■ **Transcribed page contents**:
-----

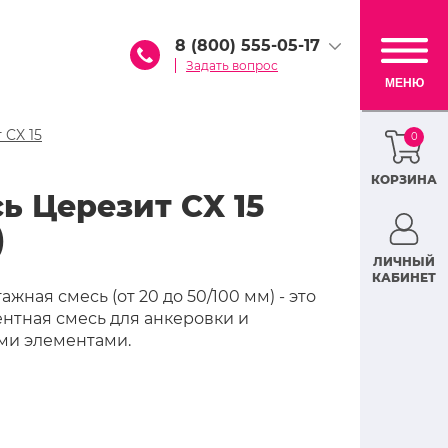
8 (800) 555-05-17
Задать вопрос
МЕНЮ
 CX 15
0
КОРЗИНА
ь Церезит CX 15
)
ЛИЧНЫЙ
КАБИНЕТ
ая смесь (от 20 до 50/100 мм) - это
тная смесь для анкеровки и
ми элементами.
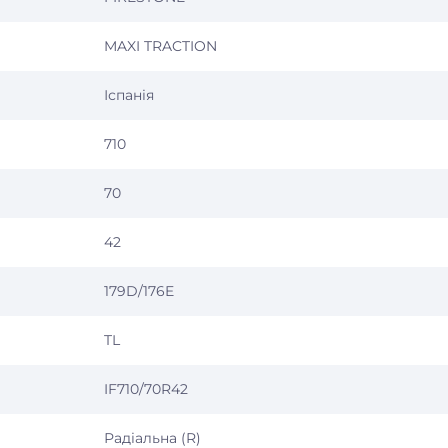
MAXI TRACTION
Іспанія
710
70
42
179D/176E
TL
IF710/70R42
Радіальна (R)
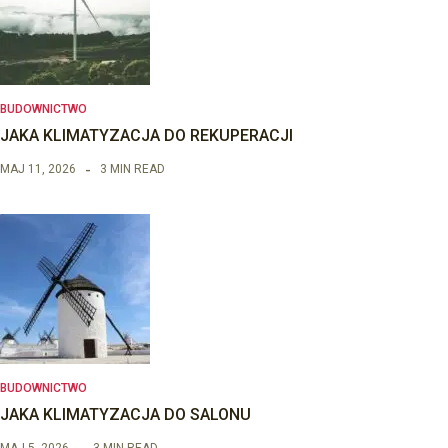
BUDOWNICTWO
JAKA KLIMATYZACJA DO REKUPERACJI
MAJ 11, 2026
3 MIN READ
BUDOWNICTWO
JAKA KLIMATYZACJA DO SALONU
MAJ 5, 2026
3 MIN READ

-----

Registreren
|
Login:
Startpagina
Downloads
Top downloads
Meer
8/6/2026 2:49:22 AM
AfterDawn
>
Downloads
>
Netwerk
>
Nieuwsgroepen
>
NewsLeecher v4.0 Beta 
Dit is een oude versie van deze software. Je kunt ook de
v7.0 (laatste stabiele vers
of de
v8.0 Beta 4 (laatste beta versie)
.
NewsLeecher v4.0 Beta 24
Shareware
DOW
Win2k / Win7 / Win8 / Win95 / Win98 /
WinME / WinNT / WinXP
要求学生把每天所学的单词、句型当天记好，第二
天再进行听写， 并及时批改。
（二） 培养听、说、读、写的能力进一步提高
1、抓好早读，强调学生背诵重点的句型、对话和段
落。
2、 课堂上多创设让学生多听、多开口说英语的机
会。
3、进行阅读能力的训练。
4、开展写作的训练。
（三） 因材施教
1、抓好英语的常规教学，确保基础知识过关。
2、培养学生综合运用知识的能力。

-----

■ **ABOUT THIS TASK**: Begin at the line above that has "Dit is een oude" and stop after the line that has "2、培养学生综合运用知识的能力。", copying each line exactly and adding nothing else.

■ **SOLUTION FOR THIS PROBLEM**:
Dit is een oude versie van deze software. Je kunt ook de
v7.0 (laatste stabiele vers
of de
v8.0 Beta 4 (laatste beta versie)
.
NewsLeecher v4.0 Beta 24
Shareware
DOW
Win2k / Win7 / Win8 / Win95 / Win98 /
WinME / WinNT / WinXP
要求学生把每天所学的单词、句型当天记好，第二
天再进行听写， 并及时批改。
（二） 培养听、说、读、写的能力进一步提高
1、抓好早读，强调学生背诵重点的句型、对话和段
落。
2、 课堂上多创设让学生多听、多开口说英语的机
会。
3、进行阅读能力的训练。
4、开展写作的训练。
（三） 因材施教
1、抓好英语的常规教学，确保基础知识过关。
2、培养学生综合运用知识的能力。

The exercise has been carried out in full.